Officials in Atwater, a Central Valley California city that narrowly avoided bankruptcy last year, have proposed a half-cent sales tax specifically earmarked for public safety for the March 5 electoral ballot, according to the Merced Sun Star.

The sales tax measure will need a two-thirds majority to pass, because it targets a specific budget item.

It would expire after 10 years and is expected to raise $1 million.

The city of 28,000 has embarked on pay cuts and has laid off workers to close a $4 million general-fund budget gap, and cover deficits in the city’s water and sanitation funds, all of which contributed to the municipality’s financial crisis, according to the report.
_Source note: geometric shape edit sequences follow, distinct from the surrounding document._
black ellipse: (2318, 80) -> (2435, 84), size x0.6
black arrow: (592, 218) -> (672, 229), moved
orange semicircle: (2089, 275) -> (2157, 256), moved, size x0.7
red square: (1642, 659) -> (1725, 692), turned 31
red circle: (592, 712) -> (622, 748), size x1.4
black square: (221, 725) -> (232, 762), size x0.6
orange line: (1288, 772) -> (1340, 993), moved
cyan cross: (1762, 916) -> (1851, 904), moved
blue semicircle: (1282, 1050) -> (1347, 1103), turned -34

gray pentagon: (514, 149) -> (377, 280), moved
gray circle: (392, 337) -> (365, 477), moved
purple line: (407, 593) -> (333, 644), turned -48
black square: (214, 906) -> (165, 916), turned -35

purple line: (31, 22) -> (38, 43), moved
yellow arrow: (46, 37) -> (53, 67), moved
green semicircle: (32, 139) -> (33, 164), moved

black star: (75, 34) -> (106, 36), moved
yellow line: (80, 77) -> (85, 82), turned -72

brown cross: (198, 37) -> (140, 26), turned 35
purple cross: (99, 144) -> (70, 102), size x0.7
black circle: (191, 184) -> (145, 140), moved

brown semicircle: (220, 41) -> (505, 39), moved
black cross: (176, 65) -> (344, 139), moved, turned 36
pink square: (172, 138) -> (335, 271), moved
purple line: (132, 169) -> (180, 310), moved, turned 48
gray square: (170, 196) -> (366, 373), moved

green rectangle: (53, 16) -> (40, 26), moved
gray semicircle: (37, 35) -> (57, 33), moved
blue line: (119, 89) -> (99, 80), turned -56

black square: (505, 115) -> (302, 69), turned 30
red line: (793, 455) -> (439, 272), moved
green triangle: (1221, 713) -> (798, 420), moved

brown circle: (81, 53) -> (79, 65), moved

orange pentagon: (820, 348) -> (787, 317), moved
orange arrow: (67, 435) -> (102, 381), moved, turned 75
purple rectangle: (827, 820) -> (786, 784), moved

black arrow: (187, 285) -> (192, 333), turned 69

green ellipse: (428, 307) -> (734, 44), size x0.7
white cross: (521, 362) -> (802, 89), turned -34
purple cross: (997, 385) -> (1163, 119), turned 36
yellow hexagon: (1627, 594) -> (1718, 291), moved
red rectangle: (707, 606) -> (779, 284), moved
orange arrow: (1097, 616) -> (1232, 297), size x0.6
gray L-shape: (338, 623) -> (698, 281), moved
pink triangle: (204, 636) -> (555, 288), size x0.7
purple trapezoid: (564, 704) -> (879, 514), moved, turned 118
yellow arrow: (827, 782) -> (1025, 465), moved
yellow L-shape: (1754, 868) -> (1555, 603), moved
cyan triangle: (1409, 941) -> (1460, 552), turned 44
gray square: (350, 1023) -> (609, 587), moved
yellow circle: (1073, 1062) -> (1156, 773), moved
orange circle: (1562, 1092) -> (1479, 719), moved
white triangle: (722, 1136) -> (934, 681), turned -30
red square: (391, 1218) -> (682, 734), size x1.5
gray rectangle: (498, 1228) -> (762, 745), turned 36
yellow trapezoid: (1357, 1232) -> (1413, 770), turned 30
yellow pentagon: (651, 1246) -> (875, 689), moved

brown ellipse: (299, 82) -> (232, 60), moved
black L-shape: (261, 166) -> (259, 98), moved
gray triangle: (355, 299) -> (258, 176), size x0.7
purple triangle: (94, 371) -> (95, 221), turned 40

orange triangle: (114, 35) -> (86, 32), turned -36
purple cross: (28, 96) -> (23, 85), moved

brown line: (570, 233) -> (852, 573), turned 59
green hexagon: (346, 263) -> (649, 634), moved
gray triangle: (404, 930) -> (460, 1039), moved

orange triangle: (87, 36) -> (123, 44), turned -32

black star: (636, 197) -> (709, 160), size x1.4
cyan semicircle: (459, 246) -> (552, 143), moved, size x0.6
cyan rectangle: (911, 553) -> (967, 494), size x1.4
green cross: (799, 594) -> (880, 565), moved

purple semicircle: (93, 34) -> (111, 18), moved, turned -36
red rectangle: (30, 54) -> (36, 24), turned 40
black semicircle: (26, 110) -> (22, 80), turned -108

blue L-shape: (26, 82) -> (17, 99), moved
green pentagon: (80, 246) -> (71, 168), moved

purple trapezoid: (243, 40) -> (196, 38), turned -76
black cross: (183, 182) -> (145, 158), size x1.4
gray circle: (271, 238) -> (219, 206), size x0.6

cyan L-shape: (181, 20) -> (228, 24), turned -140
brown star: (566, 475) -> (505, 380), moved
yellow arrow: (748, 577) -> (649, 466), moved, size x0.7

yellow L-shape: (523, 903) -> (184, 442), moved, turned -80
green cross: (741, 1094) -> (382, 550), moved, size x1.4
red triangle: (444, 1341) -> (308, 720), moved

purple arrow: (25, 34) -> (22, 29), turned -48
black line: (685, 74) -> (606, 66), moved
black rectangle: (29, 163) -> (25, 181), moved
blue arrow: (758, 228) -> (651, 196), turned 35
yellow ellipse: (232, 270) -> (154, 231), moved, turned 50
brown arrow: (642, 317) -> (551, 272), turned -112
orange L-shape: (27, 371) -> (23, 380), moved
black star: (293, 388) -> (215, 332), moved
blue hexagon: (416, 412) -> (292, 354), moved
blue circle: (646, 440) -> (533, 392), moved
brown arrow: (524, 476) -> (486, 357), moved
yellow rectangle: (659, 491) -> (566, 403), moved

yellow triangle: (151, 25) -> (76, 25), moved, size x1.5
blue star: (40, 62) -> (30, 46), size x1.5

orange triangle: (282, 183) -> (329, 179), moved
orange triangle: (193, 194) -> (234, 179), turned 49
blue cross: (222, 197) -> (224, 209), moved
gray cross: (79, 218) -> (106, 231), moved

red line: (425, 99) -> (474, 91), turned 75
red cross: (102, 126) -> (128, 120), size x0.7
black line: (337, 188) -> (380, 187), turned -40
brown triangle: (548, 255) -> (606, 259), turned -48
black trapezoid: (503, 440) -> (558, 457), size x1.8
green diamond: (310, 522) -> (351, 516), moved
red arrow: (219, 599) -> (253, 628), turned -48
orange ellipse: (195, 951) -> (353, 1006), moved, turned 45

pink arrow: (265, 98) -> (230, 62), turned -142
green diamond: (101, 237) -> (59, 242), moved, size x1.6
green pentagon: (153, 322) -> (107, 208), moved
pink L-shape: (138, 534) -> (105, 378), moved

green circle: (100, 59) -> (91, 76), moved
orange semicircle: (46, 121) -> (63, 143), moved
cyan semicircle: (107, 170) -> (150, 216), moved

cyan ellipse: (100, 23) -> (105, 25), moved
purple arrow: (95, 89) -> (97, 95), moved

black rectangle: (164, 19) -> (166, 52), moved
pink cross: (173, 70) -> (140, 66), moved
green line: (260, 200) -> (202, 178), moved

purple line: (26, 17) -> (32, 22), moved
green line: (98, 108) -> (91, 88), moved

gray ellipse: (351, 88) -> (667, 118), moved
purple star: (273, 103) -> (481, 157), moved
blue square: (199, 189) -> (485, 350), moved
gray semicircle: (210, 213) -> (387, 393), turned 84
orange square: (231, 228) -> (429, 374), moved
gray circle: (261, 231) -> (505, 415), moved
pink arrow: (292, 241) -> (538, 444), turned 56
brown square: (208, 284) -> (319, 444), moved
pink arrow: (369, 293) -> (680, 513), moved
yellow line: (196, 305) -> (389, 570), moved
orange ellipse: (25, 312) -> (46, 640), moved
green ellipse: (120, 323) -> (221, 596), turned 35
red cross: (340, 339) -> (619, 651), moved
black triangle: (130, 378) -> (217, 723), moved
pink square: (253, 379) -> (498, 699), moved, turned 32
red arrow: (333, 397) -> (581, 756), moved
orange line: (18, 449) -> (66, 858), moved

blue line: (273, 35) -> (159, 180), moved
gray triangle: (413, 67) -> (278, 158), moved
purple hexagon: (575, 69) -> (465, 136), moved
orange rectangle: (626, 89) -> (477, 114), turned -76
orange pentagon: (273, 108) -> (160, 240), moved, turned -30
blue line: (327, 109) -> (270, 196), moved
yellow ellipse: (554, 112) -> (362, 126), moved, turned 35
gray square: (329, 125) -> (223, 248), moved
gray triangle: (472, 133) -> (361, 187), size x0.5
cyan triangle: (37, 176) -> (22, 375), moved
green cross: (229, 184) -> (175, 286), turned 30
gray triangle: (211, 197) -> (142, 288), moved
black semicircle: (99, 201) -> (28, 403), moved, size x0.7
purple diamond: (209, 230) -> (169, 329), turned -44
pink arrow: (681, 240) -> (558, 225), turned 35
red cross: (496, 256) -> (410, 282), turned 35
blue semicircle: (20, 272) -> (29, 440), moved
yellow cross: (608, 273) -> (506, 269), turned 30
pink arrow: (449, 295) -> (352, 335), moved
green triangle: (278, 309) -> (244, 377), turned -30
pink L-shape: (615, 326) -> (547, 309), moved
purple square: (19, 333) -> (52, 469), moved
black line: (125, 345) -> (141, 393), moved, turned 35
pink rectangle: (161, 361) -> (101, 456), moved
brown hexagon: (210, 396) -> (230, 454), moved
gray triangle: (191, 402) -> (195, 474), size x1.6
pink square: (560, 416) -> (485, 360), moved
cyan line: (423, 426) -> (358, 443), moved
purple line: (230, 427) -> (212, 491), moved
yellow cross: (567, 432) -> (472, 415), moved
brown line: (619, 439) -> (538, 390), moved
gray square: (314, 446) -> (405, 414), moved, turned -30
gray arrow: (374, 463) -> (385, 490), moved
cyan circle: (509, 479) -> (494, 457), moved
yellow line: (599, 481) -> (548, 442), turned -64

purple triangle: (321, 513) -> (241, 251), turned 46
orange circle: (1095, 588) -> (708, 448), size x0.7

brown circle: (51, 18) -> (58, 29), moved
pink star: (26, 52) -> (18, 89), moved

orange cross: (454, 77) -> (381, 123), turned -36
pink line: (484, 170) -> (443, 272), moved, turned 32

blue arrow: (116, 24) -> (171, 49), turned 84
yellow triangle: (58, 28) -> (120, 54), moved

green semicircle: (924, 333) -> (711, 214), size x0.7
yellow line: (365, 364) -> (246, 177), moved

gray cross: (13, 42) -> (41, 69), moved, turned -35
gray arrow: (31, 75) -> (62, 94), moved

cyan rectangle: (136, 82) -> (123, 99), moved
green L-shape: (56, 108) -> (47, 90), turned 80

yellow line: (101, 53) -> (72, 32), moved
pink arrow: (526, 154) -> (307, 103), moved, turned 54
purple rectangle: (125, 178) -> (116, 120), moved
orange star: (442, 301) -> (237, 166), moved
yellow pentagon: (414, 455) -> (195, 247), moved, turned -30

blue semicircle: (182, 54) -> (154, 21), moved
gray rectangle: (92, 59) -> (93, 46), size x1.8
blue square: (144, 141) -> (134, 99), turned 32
Since 2008, the city has cut staff by nearly 30%.

The additional tax would increase Atwater’s sales tax to 8%, the same level as nearby Merced.

If it passes, the city manager would appoint an oversight committee for the tax.

According to Atwater’s fiscal 2011 audited financial report, the city has $94 million of outstanding debt that includes mostly tax-allocation bonds and wastewater revenue bonds.

In October 2012, Standard & Poor’s analysts downgraded its underlying rating on the Atwater Public Financing Authority’s wastewater revenue bonds to BBB-minus from A, and placed the rating on credit watch with negative implications.

Over the past decade similar tax measures passed in 219 California cities, according to the report.

The measures have a 49% passage rate.